## Assignment
Here are the records. Write out exactly the lines between the one holding "02 jul. 2021" and the one holding "Anos (2020-2021)", inclusive.

## Exercise inputs
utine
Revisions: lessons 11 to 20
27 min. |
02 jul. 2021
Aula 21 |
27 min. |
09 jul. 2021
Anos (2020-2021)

==

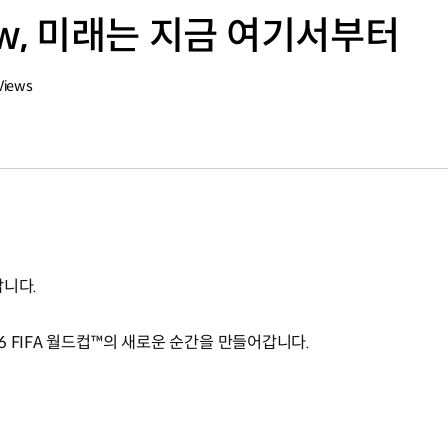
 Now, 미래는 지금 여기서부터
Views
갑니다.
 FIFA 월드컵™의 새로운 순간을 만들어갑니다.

## Result
02 jul. 2021
Aula 21 |
27 min. |
09 jul. 2021
Anos (2020-2021)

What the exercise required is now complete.